ACTIVITY: Leave the pictures out and return every line below exactly.

(PROVIDED ENTRIES)

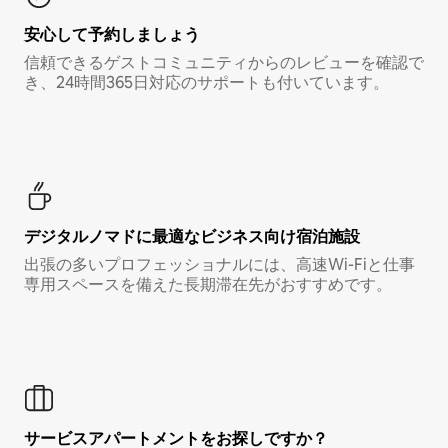
安心して予約しましょう
信頼できるゲストコミュニティからのレビューを確認で
き、24時間365日対応のサポートも付いています。
デジタルノマド⁠に最⁠適⁠なビ⁠ジ⁠ネ⁠ス⁠向⁠け宿⁠泊⁠施⁠設
出張の多いプロフェッショナルには、高速Wi-Fiと仕事
専用スペースを備えた長期滞在先がおすすめです。
サービスアパートメントをお探しですか？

(End PROVIDED ENTRIES)

THE ANSWER:
安心して予約しましょう
信頼できるゲストコミュニティからのレビューを確認で
き、24時間365日対応のサポートも付いています。
デジタルノマド⁠に最⁠適⁠なビ⁠ジ⁠ネ⁠ス⁠向⁠け宿⁠泊⁠施⁠設
出張の多いプロフェッショナルには、高速Wi-Fiと仕事
専用スペースを備えた長期滞在先がおすすめです。
サービスアパートメントをお探しですか？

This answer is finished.